Wednesday, June 14, 2017

Hitting Home

Today's baseball field shooting took place where I grew up.

I don't mean in the same town (Alexandria) or the same neighborhood (Del Ray). I mean it was 3/4 of a block away from the row house I lived in from when I was four years old to when I went off to college.

I played in that field. The neighbor kids and I sang Monkees songs (we loved the TV repeats of the show) while swinging on the swingsets next to that field. I used to go to the YMCA across the parking lot. It's where I learned to swim as an after-school latchkey kid. (Not very well. I had to relearn in college.) We would take our dog for walks in that field. A small plane once crashed into that field. I slept through it, which is how I learned I am a skilled sleeper.

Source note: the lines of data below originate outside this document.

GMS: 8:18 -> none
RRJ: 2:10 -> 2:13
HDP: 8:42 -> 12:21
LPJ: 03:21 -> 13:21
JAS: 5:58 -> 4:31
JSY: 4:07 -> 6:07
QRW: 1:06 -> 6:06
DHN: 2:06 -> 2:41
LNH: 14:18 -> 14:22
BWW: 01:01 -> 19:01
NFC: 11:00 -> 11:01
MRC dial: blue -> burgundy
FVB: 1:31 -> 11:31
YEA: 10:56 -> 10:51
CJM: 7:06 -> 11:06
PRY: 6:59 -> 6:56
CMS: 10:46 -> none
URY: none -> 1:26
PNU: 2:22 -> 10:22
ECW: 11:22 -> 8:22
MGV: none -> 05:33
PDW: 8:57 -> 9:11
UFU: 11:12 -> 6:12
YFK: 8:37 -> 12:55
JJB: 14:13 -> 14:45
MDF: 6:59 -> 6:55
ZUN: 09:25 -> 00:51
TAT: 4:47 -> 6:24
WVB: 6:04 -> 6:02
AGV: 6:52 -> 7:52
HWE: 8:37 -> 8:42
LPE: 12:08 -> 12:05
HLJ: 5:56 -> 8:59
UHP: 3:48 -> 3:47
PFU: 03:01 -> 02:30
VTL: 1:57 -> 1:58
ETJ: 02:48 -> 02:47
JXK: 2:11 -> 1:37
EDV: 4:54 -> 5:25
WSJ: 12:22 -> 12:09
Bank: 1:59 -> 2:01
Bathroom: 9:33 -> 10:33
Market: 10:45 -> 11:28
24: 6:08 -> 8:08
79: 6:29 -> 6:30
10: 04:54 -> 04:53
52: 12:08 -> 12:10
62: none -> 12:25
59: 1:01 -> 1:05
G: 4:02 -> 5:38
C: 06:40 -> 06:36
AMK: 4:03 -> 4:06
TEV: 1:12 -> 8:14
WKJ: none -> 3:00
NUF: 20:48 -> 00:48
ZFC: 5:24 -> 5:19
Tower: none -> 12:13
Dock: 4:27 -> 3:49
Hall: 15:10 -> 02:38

I broke my left arm on the monkey bars at that baseball park. My dad went to a turkey shoot and the neighbor took me and my mother to the hospital. We didn't think it was broken, because I could still move my fingers. Of course, we weren't exactly medical professionals. Lots of people can still move their fingers when they have a fracture or break. What did we know? We didn't have online reference yet.

My mother was mugged walking along that baseball field, and another time, my sister and mother were ambushed by drunk rednecks there (not coincidentally, the drunk rednecks were our next-door neighbors).

I have conflicted emotions about the area, since my childhood wasn't exactly idyllic, and I associate that area with a lot I'd prefer to forget, even as I strive to remember elusive but important traumatic moments.

I understand the area is gentrified and a lot safer now than it was then, but I guess it didn't feel that way today.